- Opening Delimiter -

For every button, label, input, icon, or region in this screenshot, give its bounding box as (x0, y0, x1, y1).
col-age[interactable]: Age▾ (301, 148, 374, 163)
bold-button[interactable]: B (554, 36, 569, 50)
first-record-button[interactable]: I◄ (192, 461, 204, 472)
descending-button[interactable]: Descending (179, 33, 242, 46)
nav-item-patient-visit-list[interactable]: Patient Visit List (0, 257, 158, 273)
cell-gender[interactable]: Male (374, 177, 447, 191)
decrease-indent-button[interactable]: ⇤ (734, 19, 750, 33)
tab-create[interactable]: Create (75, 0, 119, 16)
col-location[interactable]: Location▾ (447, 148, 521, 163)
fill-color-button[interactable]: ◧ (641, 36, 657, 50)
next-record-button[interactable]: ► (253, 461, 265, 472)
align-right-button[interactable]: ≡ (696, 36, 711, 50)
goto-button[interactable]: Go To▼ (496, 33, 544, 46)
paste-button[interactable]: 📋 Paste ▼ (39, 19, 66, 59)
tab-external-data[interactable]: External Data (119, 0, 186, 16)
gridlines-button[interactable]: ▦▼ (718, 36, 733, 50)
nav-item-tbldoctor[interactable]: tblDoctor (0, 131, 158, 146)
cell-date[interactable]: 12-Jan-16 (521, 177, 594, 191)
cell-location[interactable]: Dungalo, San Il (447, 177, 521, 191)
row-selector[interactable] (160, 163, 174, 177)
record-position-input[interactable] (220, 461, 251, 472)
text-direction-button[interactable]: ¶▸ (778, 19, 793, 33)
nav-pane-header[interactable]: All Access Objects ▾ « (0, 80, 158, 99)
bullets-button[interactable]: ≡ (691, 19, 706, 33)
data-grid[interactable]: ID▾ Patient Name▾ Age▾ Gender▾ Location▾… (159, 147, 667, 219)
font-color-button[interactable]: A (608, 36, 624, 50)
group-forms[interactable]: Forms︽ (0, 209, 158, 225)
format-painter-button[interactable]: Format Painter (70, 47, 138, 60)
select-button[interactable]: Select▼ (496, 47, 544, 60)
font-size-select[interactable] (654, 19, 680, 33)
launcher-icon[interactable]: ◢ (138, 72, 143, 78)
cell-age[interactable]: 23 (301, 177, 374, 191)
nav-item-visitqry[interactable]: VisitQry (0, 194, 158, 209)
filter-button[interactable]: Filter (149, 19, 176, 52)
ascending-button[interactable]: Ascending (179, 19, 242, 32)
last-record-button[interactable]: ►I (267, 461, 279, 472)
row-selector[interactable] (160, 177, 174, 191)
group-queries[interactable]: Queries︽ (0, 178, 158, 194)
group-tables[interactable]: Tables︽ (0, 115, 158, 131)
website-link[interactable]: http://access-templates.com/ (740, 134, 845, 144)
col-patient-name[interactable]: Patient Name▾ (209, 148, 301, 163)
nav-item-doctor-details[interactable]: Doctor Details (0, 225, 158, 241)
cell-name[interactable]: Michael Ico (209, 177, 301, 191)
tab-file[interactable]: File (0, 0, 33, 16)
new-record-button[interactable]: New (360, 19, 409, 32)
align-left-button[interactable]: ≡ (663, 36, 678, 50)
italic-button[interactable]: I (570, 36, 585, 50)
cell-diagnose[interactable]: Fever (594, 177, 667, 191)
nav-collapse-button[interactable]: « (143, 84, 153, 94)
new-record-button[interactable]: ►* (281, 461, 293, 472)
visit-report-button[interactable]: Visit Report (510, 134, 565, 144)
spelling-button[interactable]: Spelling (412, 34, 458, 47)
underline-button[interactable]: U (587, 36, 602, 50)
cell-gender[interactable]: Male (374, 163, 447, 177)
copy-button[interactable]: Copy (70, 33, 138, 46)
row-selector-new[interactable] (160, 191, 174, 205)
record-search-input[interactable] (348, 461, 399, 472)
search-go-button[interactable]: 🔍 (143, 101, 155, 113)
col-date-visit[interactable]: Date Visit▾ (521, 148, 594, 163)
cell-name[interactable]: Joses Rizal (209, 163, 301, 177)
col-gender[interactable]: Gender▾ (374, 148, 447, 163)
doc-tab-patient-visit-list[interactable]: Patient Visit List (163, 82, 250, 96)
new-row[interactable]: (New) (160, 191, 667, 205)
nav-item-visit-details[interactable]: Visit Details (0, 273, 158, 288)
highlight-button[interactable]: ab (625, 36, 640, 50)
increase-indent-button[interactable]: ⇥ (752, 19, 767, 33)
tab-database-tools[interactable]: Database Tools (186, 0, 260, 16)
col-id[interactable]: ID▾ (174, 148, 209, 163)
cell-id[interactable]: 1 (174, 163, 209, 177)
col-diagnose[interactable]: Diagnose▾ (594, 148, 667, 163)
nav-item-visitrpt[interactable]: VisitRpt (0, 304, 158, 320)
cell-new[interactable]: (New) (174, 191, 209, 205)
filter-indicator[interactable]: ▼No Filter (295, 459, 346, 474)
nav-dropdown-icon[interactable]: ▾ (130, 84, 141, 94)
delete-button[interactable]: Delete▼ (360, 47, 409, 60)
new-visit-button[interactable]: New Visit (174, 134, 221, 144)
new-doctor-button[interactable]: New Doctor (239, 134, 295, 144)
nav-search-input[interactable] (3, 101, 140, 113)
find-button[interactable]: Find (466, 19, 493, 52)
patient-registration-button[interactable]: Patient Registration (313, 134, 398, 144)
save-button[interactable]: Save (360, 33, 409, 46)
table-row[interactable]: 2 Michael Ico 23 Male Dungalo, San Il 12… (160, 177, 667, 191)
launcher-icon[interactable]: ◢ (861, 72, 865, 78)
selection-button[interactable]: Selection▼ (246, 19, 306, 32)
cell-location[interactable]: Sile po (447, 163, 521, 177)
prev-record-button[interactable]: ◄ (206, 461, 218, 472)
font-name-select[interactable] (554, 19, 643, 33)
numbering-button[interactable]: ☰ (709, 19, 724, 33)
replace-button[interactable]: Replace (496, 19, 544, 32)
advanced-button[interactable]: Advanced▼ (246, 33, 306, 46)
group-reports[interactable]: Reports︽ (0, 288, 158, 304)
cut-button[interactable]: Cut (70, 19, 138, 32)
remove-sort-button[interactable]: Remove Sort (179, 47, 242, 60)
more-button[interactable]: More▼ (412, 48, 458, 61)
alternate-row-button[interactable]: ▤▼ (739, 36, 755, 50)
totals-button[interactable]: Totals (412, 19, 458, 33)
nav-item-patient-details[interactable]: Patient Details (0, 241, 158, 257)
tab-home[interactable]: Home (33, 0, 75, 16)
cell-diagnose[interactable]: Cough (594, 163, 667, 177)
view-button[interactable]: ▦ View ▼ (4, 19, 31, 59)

- Closing Delimiter -

Make a verbatim copy of each record.

For every button, label, input, icon, or region in this screenshot, give its bounding box as (x0, y0, x1, y1).
col-age[interactable]: Age▾ (301, 148, 374, 163)
bold-button[interactable]: B (554, 36, 569, 50)
first-record-button[interactable]: I◄ (192, 461, 204, 472)
descending-button[interactable]: Descending (179, 33, 242, 46)
nav-item-patient-visit-list[interactable]: Patient Visit List (0, 257, 158, 273)
cell-gender[interactable]: Male (374, 177, 447, 191)
decrease-indent-button[interactable]: ⇤ (734, 19, 750, 33)
tab-create[interactable]: Create (75, 0, 119, 16)
col-location[interactable]: Location▾ (447, 148, 521, 163)
fill-color-button[interactable]: ◧ (641, 36, 657, 50)
next-record-button[interactable]: ► (253, 461, 265, 472)
align-right-button[interactable]: ≡ (696, 36, 711, 50)
goto-button[interactable]: Go To▼ (496, 33, 544, 46)
paste-button[interactable]: 📋 Paste ▼ (39, 19, 66, 59)
tab-external-data[interactable]: External Data (119, 0, 186, 16)
gridlines-button[interactable]: ▦▼ (718, 36, 733, 50)
nav-item-tbldoctor[interactable]: tblDoctor (0, 131, 158, 146)
cell-date[interactable]: 12-Jan-16 (521, 177, 594, 191)
cell-location[interactable]: Dungalo, San Il (447, 177, 521, 191)
row-selector[interactable] (160, 163, 174, 177)
record-position-input[interactable] (220, 461, 251, 472)
text-direction-button[interactable]: ¶▸ (778, 19, 793, 33)
nav-pane-header[interactable]: All Access Objects ▾ « (0, 80, 158, 99)
bullets-button[interactable]: ≡ (691, 19, 706, 33)
data-grid[interactable]: ID▾ Patient Name▾ Age▾ Gender▾ Location▾… (159, 147, 667, 219)
font-color-button[interactable]: A (608, 36, 624, 50)
group-forms[interactable]: Forms︽ (0, 209, 158, 225)
format-painter-button[interactable]: Format Painter (70, 47, 138, 60)
select-button[interactable]: Select▼ (496, 47, 544, 60)
font-size-select[interactable] (654, 19, 680, 33)
launcher-icon[interactable]: ◢ (138, 72, 143, 78)
cell-age[interactable]: 23 (301, 177, 374, 191)
nav-item-visitqry[interactable]: VisitQry (0, 194, 158, 209)
filter-button[interactable]: Filter (149, 19, 176, 52)
ascending-button[interactable]: Ascending (179, 19, 242, 32)
last-record-button[interactable]: ►I (267, 461, 279, 472)
row-selector[interactable] (160, 177, 174, 191)
group-queries[interactable]: Queries︽ (0, 178, 158, 194)
group-tables[interactable]: Tables︽ (0, 115, 158, 131)
website-link[interactable]: http://access-templates.com/ (740, 134, 845, 144)
col-patient-name[interactable]: Patient Name▾ (209, 148, 301, 163)
nav-item-doctor-details[interactable]: Doctor Details (0, 225, 158, 241)
cell-name[interactable]: Michael Ico (209, 177, 301, 191)
tab-file[interactable]: File (0, 0, 33, 16)
new-record-button[interactable]: New (360, 19, 409, 32)
align-left-button[interactable]: ≡ (663, 36, 678, 50)
italic-button[interactable]: I (570, 36, 585, 50)
cell-diagnose[interactable]: Fever (594, 177, 667, 191)
nav-collapse-button[interactable]: « (143, 84, 153, 94)
new-record-button[interactable]: ►* (281, 461, 293, 472)
visit-report-button[interactable]: Visit Report (510, 134, 565, 144)
spelling-button[interactable]: Spelling (412, 34, 458, 47)
underline-button[interactable]: U (587, 36, 602, 50)
cell-gender[interactable]: Male (374, 163, 447, 177)
copy-button[interactable]: Copy (70, 33, 138, 46)
row-selector-new[interactable] (160, 191, 174, 205)
record-search-input[interactable] (348, 461, 399, 472)
search-go-button[interactable]: 🔍 (143, 101, 155, 113)
col-date-visit[interactable]: Date Visit▾ (521, 148, 594, 163)
cell-name[interactable]: Joses Rizal (209, 163, 301, 177)
col-gender[interactable]: Gender▾ (374, 148, 447, 163)
doc-tab-patient-visit-list[interactable]: Patient Visit List (163, 82, 250, 96)
new-row[interactable]: (New) (160, 191, 667, 205)
nav-item-visit-details[interactable]: Visit Details (0, 273, 158, 288)
highlight-button[interactable]: ab (625, 36, 640, 50)
increase-indent-button[interactable]: ⇥ (752, 19, 767, 33)
tab-database-tools[interactable]: Database Tools (186, 0, 260, 16)
col-id[interactable]: ID▾ (174, 148, 209, 163)
cell-id[interactable]: 1 (174, 163, 209, 177)
col-diagnose[interactable]: Diagnose▾ (594, 148, 667, 163)
nav-item-visitrpt[interactable]: VisitRpt (0, 304, 158, 320)
cell-new[interactable]: (New) (174, 191, 209, 205)
filter-indicator[interactable]: ▼No Filter (295, 459, 346, 474)
nav-dropdown-icon[interactable]: ▾ (130, 84, 141, 94)
delete-button[interactable]: Delete▼ (360, 47, 409, 60)
new-visit-button[interactable]: New Visit (174, 134, 221, 144)
new-doctor-button[interactable]: New Doctor (239, 134, 295, 144)
nav-search-input[interactable] (3, 101, 140, 113)
find-button[interactable]: Find (466, 19, 493, 52)
patient-registration-button[interactable]: Patient Registration (313, 134, 398, 144)
save-button[interactable]: Save (360, 33, 409, 46)
table-row[interactable]: 2 Michael Ico 23 Male Dungalo, San Il 12… (160, 177, 667, 191)
launcher-icon[interactable]: ◢ (861, 72, 865, 78)
selection-button[interactable]: Selection▼ (246, 19, 306, 32)
cell-location[interactable]: Sile po (447, 163, 521, 177)
prev-record-button[interactable]: ◄ (206, 461, 218, 472)
font-name-select[interactable] (554, 19, 643, 33)
numbering-button[interactable]: ☰ (709, 19, 724, 33)
replace-button[interactable]: Replace (496, 19, 544, 32)
advanced-button[interactable]: Advanced▼ (246, 33, 306, 46)
group-reports[interactable]: Reports︽ (0, 288, 158, 304)
cut-button[interactable]: Cut (70, 19, 138, 32)
remove-sort-button[interactable]: Remove Sort (179, 47, 242, 60)
more-button[interactable]: More▼ (412, 48, 458, 61)
alternate-row-button[interactable]: ▤▼ (739, 36, 755, 50)
totals-button[interactable]: Totals (412, 19, 458, 33)
nav-item-patient-details[interactable]: Patient Details (0, 241, 158, 257)
tab-home[interactable]: Home (33, 0, 75, 16)
cell-diagnose[interactable]: Cough (594, 163, 667, 177)
view-button[interactable]: ▦ View ▼ (4, 19, 31, 59)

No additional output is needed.